COLUMBUS — Ohioans who have a valid concealed handgun license have now had background checks sufficient to purchase firearms without the red tape of another background check, Attorney General Mike DeWine announced Wednesday.
The U.S. Department of Justice and the Bureau of Alcohol, Tobacco and Firearms have agreed to Attorney General DeWine’s request for an exemption to the mandatory National Instant Criminal Background Check provided the Ohio concealed handgun license was issued on or after March 23, 2015, and that the permit has not expired under state law or been revoked.
“I’m pleased Ohio concealed carry license holders will not have to undergo additional background checks each time they want to buy a firearm,” said DeWine. “Ohio concealed carry license holders who are in good standing have already passed thorough state and federal background checks so there is no reason to force them to submit to additional checks if they want to buy a firearm.”
“This is the result of more than six years of work by BFA to improve and simplify background checks for Ohio gun owners,” the Buckeye Firearms Association announced in a press release. “Thanks also goes to Attorney General Mike DeWine, who worked with the BATFE to help win this approval.”
According to the BFA, when someone wants to buy a firearm from a dealer with a Federal Firearms License, the dealer must first make sure the buyer is legally approved to make the purchase. After the buyer fills out Federal Form 4473, the dealer either calls in the information or submits it online so the BATFE can perform the required background check and issue the approval.
While this is typically called an “instant background check,” for many people it is anything but instant.
“Sometimes the system is down,” says Jim Irvine, Board President of BFA. “Or high demand overwhelms the system. Or maybe bad weather prevents government employees from showing up for work.
“For some unlucky people, they share a name with someone else who is not permitted to purchase firearms or errors in the database cause delays. Historically, this has not always been a user-friendly system. Now, Ohio gun owners finally have a solution.”
“This is a big improvement,” continued Irvine. “It’s good for everyone. Legal gun buyers will benefit because they can just show their license when making a firearm purchase.
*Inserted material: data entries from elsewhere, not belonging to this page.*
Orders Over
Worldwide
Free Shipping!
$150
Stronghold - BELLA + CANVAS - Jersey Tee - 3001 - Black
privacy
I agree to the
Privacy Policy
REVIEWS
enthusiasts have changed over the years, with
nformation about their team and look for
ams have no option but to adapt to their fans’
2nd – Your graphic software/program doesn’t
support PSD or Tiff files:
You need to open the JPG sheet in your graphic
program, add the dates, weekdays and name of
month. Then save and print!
And even those who favor stricter gun regulation will like it because it will help the system do what it’s supposed to do, which is help cut down on illegal purchases.”
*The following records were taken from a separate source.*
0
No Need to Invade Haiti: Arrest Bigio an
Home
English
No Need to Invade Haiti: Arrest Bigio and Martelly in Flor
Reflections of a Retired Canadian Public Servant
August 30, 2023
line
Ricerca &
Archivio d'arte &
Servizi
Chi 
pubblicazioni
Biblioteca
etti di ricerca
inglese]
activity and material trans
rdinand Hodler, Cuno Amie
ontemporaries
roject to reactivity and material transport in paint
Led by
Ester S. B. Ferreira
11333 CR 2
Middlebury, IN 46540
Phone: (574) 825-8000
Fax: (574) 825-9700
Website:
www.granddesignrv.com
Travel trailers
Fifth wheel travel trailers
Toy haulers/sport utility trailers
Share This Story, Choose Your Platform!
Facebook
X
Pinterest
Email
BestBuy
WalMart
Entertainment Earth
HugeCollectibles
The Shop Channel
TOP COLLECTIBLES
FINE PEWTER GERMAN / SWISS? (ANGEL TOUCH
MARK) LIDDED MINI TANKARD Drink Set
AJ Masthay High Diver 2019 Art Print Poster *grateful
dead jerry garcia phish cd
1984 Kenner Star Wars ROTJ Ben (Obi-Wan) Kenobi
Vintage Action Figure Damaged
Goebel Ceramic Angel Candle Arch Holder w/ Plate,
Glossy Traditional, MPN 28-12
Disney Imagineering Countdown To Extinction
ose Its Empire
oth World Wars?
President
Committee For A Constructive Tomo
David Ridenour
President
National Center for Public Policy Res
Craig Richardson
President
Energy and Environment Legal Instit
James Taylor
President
The NICS check is valid for five years, the same as the CHL. If a CHL holder commits a disqualifying offense, sheriffs are notified and can revoke the license and, therefore, revoke the ability of the CHL holder to use the license to purchase a firearm.
“Several other states have been doing this for years and it works well for BATFE, gun dealers, and individuals. It is a proven system in which Ohio is now participating for the benefit of everyone,” Irvine said.
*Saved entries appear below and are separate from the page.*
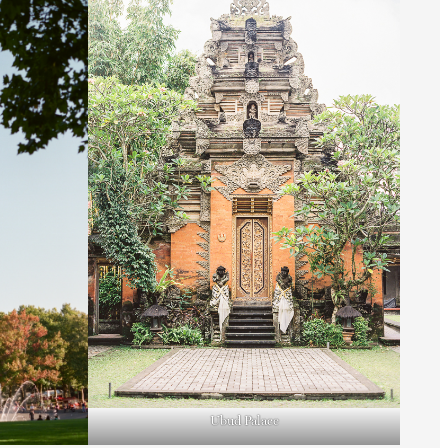
Ubud Palace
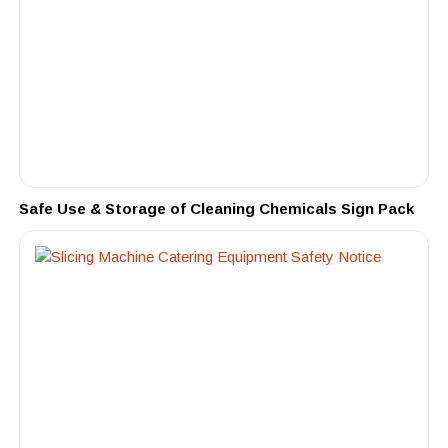
Safe Use & Storage of Cleaning Chemicals Sign Pack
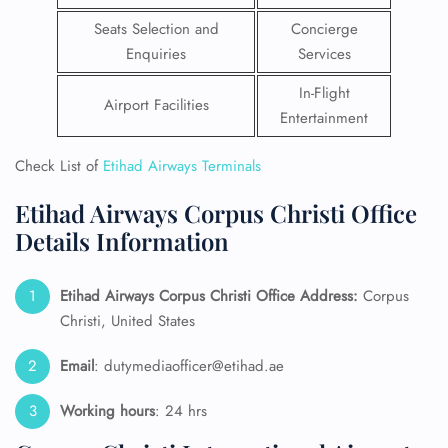
Seats Selection and
Concierge
Enquiries
Services
In-Flight
Airport Facilities
Entertainment
Check List of
Etihad Airways Terminals
Etihad Airways Corpus Christi Office
Details Information
Etihad Airways Corpus Christi Office Address:
Corpus
Christi, United States
Email
: dutymediaofficer@etihad.ae
Working hours
: 24 hrs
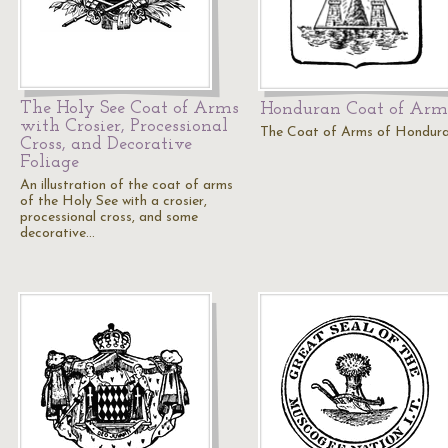
The Holy See Coat of Arms
Honduran Coat of Arm
with Crosier, Processional
The Coat of Arms of Hondura
Cross, and Decorative
Foliage
An illustration of the coat of arms
of the Holy See with a crosier,
processional cross, and some
decorative…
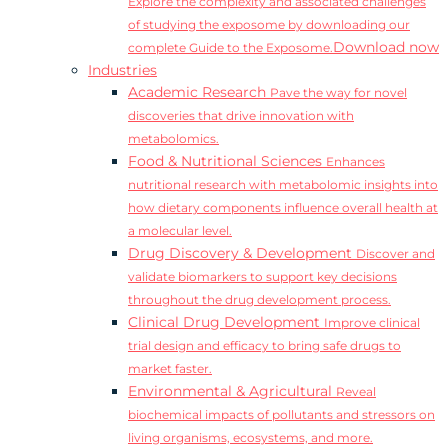
Explore the complexity and associated challenges
of studying the exposome by downloading our
Download now
complete Guide to the Exposome.
Industries
Academic Research
Pave the way for novel
discoveries that drive innovation with
metabolomics.
Food & Nutritional Sciences
Enhances
nutritional research with metabolomic insights into
how dietary components influence overall health at
a molecular level.
Drug Discovery & Development
Discover and
validate biomarkers to support key decisions
throughout the drug development process.
Clinical Drug Development
Improve clinical
trial design and efficacy to bring safe drugs to
market faster.
Environmental & Agricultural
Reveal
biochemical impacts of pollutants and stressors on
living organisms, ecosystems, and more.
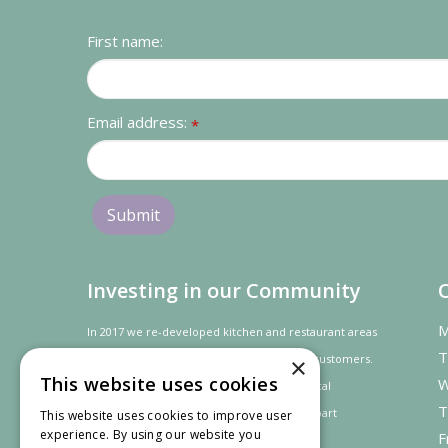
First name:
Email address:
*
Investing in our Community
M
In 2017 we re-developed kitchen and restaurant areas
T
to improve the dining experience for our customers.
×
This website uses cookies
W
In recognition of our contribution to the local
T
community and
economy
the project was
part
This website uses cookies to improve user
experience. By using our website you
F
financed by the LEADER programme.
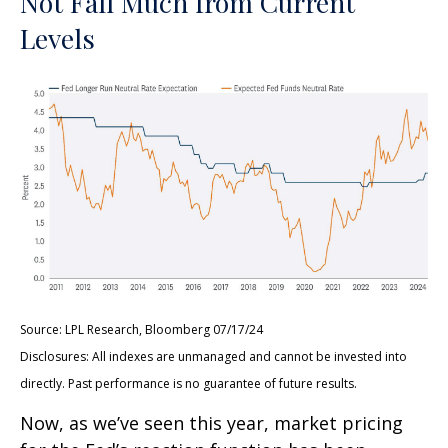
Not Fall Much from Current
Levels
Source: LPL Research, Bloomberg 07/17/24
Disclosures: All indexes are unmanaged and cannot be invested into
directly. Past performance is no guarantee of future results.
Now, as we’ve seen this year, market pricing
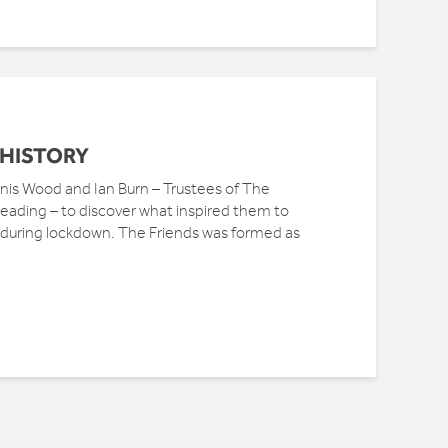
 HISTORY
s Wood and Ian Burn – Trustees of The
 Reading – to discover what inspired them to
e during lockdown. The Friends was formed as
The BFA stresses that “only concealed handgun licenses issued on or after March 23, 2015 are NICS-compliant. For those issued before that date, license holders must wait until they renew their CHL for their license to be recognized as NICS-compliant. In addition, it may take time for dealers with a Federal Firearms License to learn about this new process. Please be patient during this transition period.”
Ohio is the 25th state to receive a NICS exemption for its concealed handgun license holders.